Mission Coal Co. LLC took advantage of a down cycle in global metallurgical coal markets to snatch up U.S. mines from struggling coal companies, only to find the bargain mines fraught with issues that would force the company into its own bankruptcy only a few years later and potentially put those assets back on the market.

The Tennessee-headquartered metallurgical coal company with assets in West Virginia and Alabama had a total cash balance of just $55,000 as of its Oct. 14 voluntary petition for bankruptcy and is now exploring a bankruptcy sale of its assets, according to the declaration of Kevin Nystrom, the chief restructuring officer for Mission Coal. Despite the metallurgical coal market rebounding, Mission has faced a number of operational challenges since its subsidiaries started scooping up coal assets in 2015, and now the company says the sale of all or substantially all of its assets is the primary focus of its bankruptcy reorganization.

Mission was formed in early 2018 by combining and consolidating the operations of Seneca Coal Resources LLC and Seminole Coal Resources LLC, both consisting of assets acquired by ERP Environmental Fund Inc in distressed asset buys in 2015 and 2016. The company amassed the cheap mines from what is now Cleveland-Cliffs Inc. as it exited the U.S. coal sector and acquired assets from Walter Energy Inc. for no consideration other than assuming the liabilities associated with those mines as Walter went through a bankruptcy process that would result in the more streamlined Warrior Met Coal Inc.
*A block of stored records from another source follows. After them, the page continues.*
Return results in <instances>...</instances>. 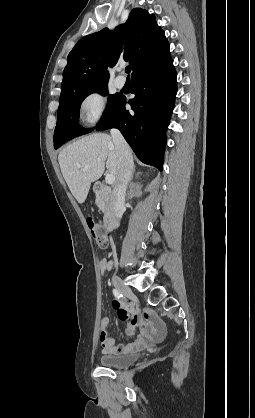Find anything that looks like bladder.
<instances>
[{
	"label": "bladder",
	"mask_w": 255,
	"mask_h": 418,
	"mask_svg": "<svg viewBox=\"0 0 255 418\" xmlns=\"http://www.w3.org/2000/svg\"><path fill=\"white\" fill-rule=\"evenodd\" d=\"M139 358L138 353H129L123 355H103L100 357V364L107 368H124L134 362Z\"/></svg>",
	"instance_id": "bladder-1"
}]
</instances>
"With substantial unmined reserves, a promising met coal market dawning and readily actionable investments available to realize the potential of the debtors' mines, Mission Coal was positioned to become a profitable, efficient entity," Nystrom wrote.
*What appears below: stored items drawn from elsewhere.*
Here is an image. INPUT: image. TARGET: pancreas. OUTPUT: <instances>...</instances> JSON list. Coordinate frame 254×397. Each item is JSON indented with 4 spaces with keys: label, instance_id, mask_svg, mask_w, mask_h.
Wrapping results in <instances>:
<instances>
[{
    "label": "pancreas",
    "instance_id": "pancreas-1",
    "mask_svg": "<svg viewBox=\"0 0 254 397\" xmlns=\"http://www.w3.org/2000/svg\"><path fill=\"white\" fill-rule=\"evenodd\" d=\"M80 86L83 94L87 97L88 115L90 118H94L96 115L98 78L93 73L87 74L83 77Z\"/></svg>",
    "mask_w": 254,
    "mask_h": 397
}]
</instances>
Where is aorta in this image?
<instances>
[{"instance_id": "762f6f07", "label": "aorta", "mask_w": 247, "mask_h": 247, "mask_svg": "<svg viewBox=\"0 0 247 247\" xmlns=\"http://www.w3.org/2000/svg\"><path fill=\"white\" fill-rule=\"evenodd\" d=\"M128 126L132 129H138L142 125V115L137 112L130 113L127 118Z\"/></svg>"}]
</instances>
The bargain mines Mission expected to operate in what actually did become a booming metallurgical coal market proved to be more expensive than they seemed. According to the bankruptcy declaration, the same "market forces that allowed for the sale of these assets at such a discount also drove them into disrepair." Many of the acquired assets were in need of "enormous upfront capital infusions" and Mission Coal spent approximately $28 million upgrading mining operations it still believes has potential to be viable as of the date of its bankruptcy petition.

Executive targets of 6.5 million tons of coal production in 2018 were drastically cut to 4.5 million tons due to adverse mining conditions and transportation disruptions, Nystrom told the court. Only 2.1 million tons of coal had been produced by the company's mines as of September.

The company has also struggled to secure lending to get it through its financial woes. A third party contacted 20 entities that routinely provide debtor-in-possession financing, of which nine agreed to enter into nondisclosure agreements related to a potential deal. All of the lenders expressed concern about providing financing and all of them ultimately declined. The company is currently negotiating financing terms with its first lien lenders for an approximately $50 million financing facility.

Nystrom said Mission has not had enough time to establish the business relationships and firm reputation it needs to survive. For example, many vendors are imposing stringent terms on new coal companies after being burned in other coal company bankruptcy reorganizations.

"This results in a constrained market and a near holding pattern for Mission Coal, who is frequently subject to disadvantageous business terms and unable to substitute its vendors' services with less expensive alternative providers," Mission Coal wrote.

Mission is asking the bankruptcy court for quick relief. The company has said it needs a hearing by Oct. 16 in order to authorize payroll obligations to be distributed by Oct. 17. Mission employs approximately 1,075 people on a full- or part-time basis.

About 96% of the coal revenue generated by Mission is from metallurgical coal sales, according to the filing. Export sales account for about 55% of the company's coal sale revenues, with 10 customers accounting for about 77% of the company's 2017 coal sale revenue.